* **Data**
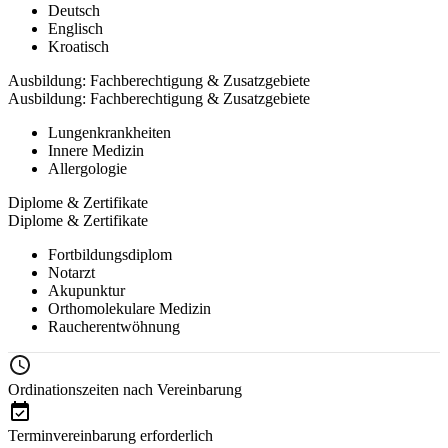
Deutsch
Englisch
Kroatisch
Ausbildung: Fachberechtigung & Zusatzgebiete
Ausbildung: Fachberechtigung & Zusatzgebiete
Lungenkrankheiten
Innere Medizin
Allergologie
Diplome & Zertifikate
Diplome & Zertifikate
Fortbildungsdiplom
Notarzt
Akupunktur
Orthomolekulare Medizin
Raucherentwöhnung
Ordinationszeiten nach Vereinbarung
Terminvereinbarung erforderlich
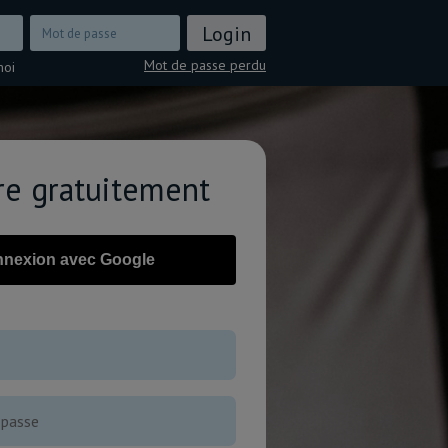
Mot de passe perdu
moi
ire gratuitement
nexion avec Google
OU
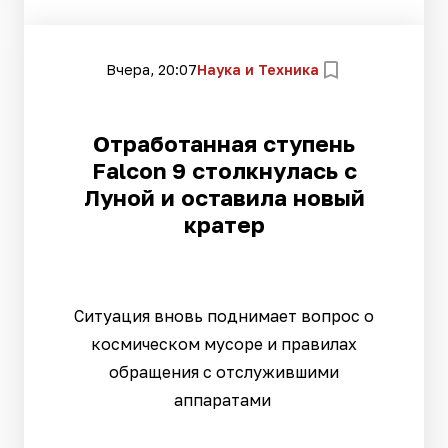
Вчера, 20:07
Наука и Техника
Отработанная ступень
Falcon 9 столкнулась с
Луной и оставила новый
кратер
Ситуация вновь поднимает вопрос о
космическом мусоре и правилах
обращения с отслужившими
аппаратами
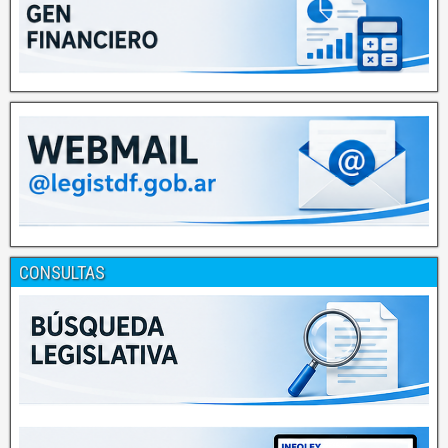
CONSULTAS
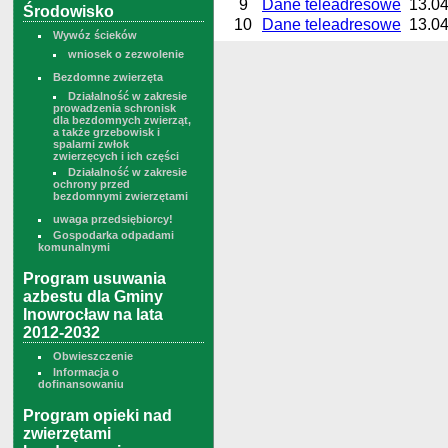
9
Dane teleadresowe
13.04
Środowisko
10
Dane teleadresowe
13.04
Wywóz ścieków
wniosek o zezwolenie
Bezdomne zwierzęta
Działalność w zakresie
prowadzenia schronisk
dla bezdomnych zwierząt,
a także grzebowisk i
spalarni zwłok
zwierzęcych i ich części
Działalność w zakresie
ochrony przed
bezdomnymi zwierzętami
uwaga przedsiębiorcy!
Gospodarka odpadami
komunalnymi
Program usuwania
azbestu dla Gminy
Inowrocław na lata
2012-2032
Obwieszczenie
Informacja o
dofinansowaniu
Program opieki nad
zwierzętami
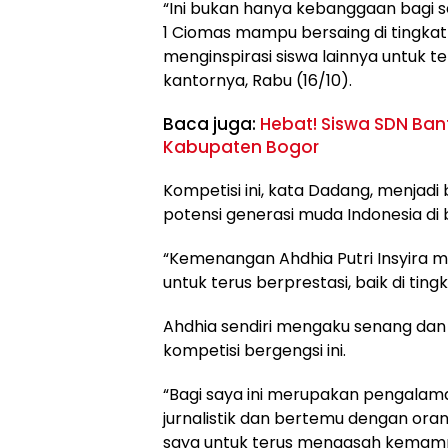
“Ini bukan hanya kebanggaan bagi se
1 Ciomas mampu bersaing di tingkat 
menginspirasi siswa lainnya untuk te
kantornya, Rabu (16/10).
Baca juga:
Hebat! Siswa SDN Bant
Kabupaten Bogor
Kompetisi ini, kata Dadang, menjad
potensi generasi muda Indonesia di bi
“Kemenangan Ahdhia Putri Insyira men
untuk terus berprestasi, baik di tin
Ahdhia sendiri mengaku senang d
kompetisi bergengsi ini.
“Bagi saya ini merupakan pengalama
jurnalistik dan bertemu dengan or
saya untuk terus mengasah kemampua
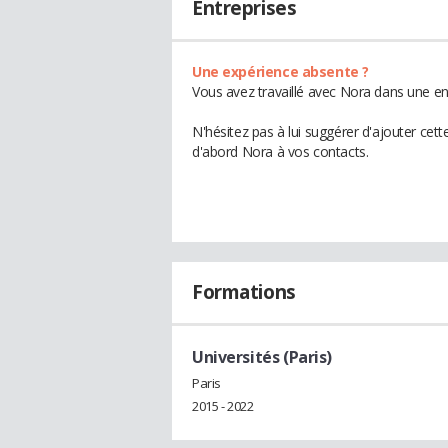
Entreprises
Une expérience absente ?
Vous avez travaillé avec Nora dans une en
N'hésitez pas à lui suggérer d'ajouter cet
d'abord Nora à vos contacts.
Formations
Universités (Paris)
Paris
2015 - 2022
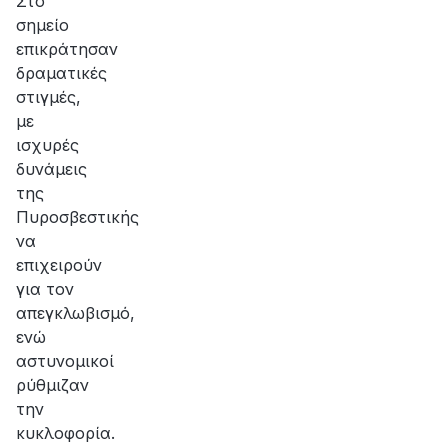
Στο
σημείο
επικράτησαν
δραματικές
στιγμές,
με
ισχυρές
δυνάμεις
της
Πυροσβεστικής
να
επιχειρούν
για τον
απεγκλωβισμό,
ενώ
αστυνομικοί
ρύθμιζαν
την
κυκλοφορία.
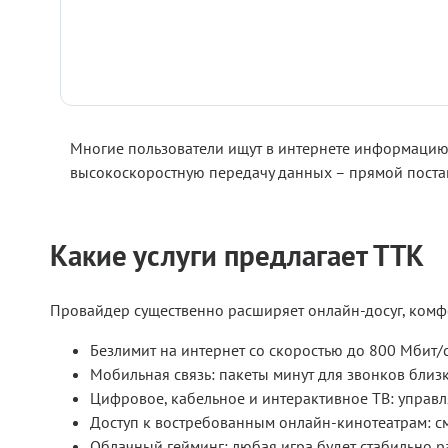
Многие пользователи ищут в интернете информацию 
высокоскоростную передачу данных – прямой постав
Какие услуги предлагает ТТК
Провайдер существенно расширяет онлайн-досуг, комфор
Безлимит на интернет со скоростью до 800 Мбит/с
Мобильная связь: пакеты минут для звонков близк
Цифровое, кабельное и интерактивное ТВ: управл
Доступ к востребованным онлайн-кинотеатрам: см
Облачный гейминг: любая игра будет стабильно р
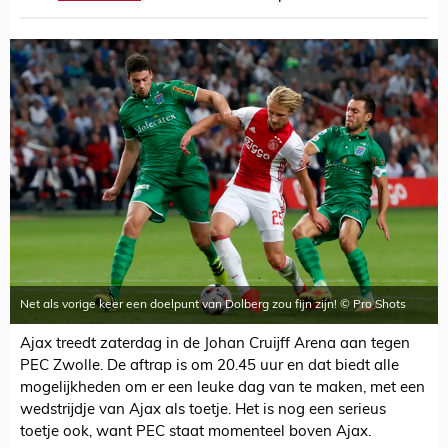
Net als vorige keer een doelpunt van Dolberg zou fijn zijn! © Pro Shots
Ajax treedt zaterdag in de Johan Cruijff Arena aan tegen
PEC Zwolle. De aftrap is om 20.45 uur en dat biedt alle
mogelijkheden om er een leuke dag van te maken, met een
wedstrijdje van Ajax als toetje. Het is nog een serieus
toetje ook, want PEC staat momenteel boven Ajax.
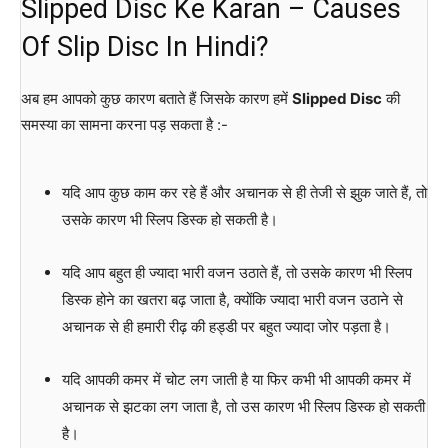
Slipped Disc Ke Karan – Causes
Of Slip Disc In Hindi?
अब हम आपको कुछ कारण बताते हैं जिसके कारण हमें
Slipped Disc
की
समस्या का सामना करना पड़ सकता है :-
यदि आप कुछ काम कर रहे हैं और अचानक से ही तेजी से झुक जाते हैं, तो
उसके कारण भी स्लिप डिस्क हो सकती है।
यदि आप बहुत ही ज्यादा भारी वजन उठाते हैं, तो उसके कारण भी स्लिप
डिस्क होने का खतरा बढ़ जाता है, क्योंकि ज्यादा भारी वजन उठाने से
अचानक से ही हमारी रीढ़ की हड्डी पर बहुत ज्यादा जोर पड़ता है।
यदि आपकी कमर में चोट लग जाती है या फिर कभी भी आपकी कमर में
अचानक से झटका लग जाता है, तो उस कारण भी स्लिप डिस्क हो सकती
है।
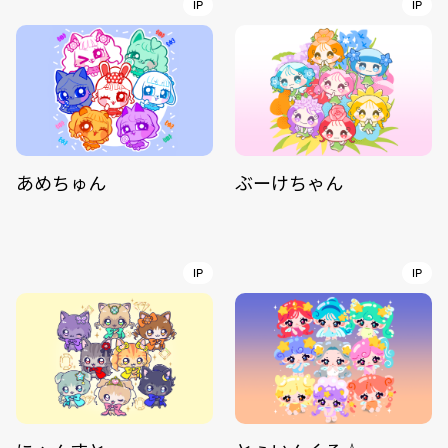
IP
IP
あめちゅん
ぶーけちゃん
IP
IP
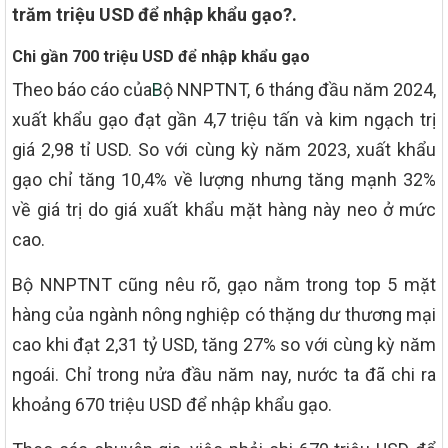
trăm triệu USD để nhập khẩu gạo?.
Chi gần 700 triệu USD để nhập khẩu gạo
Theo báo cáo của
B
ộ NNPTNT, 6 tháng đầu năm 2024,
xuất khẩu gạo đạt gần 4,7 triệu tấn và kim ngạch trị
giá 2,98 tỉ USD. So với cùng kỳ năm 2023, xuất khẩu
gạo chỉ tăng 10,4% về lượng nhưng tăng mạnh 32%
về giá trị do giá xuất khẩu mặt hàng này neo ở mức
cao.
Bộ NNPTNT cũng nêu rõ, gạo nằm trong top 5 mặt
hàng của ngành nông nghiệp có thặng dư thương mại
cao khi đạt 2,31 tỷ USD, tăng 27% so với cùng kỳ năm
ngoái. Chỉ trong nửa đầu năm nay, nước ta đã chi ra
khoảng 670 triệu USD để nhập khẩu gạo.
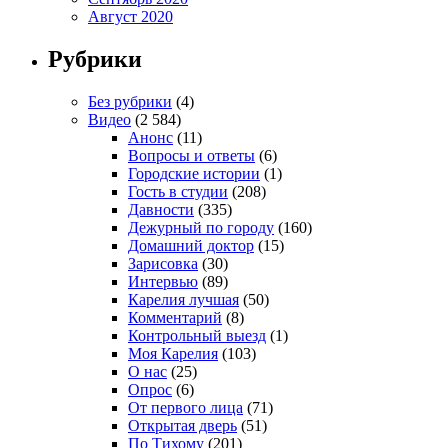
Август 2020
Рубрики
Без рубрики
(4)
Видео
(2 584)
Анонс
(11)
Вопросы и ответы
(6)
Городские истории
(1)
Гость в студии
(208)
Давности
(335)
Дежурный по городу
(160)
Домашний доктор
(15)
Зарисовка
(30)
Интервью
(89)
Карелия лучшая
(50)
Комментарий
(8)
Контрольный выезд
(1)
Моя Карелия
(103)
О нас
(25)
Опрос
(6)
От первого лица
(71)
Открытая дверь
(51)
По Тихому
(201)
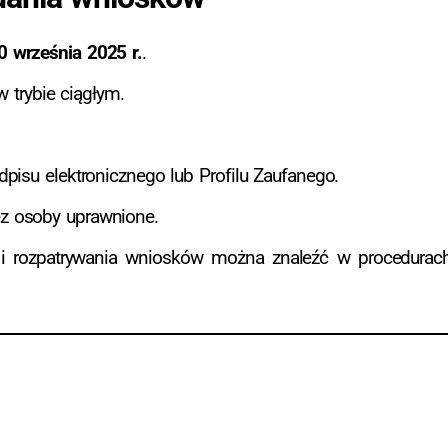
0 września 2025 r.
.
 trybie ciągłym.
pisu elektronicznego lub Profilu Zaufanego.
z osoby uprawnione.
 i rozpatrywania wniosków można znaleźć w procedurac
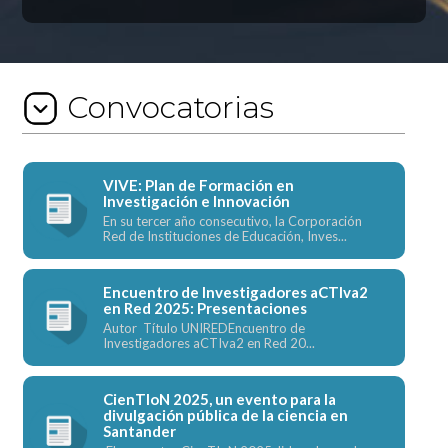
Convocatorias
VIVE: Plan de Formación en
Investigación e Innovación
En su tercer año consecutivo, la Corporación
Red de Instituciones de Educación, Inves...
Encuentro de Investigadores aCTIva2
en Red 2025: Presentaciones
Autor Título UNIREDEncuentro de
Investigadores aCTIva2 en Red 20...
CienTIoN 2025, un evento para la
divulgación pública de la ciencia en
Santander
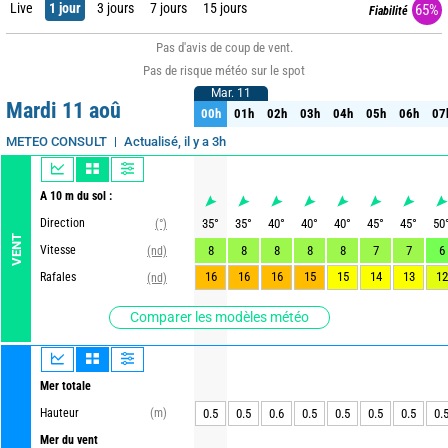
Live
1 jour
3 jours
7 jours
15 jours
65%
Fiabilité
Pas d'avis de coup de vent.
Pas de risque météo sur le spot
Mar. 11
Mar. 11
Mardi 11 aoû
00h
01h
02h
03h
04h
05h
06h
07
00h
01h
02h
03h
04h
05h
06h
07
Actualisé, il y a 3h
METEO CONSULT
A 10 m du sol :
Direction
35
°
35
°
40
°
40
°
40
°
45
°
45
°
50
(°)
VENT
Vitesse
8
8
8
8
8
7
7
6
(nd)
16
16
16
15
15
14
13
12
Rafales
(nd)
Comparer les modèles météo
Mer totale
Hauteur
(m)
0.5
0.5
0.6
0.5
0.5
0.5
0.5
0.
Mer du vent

* **Required work**
I would like you to report every line in the listing above that contains "météo".

* **Task output**
Pas de risque météo sur le spot
Comparer les modèles météo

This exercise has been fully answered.